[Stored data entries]
◇ ◇ ◇ ◇ ◇

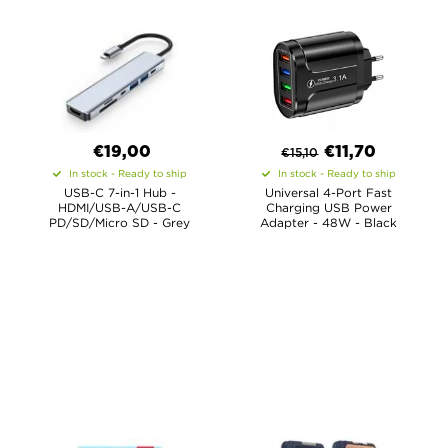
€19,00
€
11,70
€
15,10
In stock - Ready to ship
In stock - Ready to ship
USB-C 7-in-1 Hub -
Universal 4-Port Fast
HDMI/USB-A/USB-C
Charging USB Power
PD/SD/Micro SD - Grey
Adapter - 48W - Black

◇ ◇ ◇ ◇ ◇

-- PROBLEM STATEMENT --
Could you reproduce every record above exactly, leaving out any pictures?

-- ANSWER BOX --
€19,00
€
11,70
€
15,10
In stock - Ready to ship
In stock - Ready to ship
USB-C 7-in-1 Hub -
Universal 4-Port Fast
HDMI/USB-A/USB-C
Charging USB Power
PD/SD/Micro SD - Grey
Adapter - 48W - Black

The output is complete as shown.